April 3, 2026
The First Time I Owned a Box (And What It Taught Me About Defense)
By Tegan Eikenberg
I came up on the defensive side. Networks, firewalls, monitoring. Until earlier this year I'd never seriously tried offensive work outside of reading writeups. The first time I popped a box in my home lab changed how I think about defense, and not in the way I expected.
I set up an intentionally vulnerable Linux machine. Nothing fancy, just a few well-known misconfigurations. The plan was to follow a walkthrough at first, then try a different box without help. I figured I'd understand the attacker mindset better if I actually did the work instead of just reading about it.
What surprised me was how quiet the early steps were. Recon doesn't look like an attack. Nmap scans look like normal network traffic if your monitoring isn't tuned for them. Service enumeration looks like a curious user. By the time you see something that looks unambiguously bad in a log, the attacker has already had hours to set up.
The next thing I noticed was how forgiving the chain was. I expected one or two missed steps to kill the attempt. They didn't. Sloppy enumeration still led somewhere. A wrong guess still gave me information. Defense has to be right every time. Offense only has to find one path that works.
A few takeaways I've brought back into my day job:
Detection rules need to assume the attacker is patient. If your alert thresholds are calibrated around what a normal day looks like, they'll miss anyone moving carefully. The attacker isn't in a rush. Your detection logic shouldn't assume they are.

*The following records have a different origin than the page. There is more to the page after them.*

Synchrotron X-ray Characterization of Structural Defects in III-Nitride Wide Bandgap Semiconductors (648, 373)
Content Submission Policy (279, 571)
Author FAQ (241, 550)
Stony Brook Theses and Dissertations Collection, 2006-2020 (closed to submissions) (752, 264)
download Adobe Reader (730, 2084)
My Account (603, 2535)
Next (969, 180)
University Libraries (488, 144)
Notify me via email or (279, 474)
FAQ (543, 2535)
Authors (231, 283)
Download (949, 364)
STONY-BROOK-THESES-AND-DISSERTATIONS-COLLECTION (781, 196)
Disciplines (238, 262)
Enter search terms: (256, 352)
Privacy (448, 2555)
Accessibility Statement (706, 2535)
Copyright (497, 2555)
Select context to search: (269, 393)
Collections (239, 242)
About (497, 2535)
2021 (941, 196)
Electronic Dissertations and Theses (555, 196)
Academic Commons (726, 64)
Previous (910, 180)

Logs are only useful if someone reads them. I've written log queries that nobody runs. I've responded to alerts that have fired on the same condition for six months because the alert never got tuned. The hardest part of monitoring isn't collection. It's attention.
Pentesting and defensive work belong together. I'm not switching sides. I'm still a network engineer at heart. But I can't defend what I don't understand from the other angle. Doing a little offense made my defensive instincts faster and sharper.
I'm working through more boxes when I have time, and reading writeups more critically. Anyone in this field benefits from spending real time on the other side of the keyboard, even if it never becomes their main job.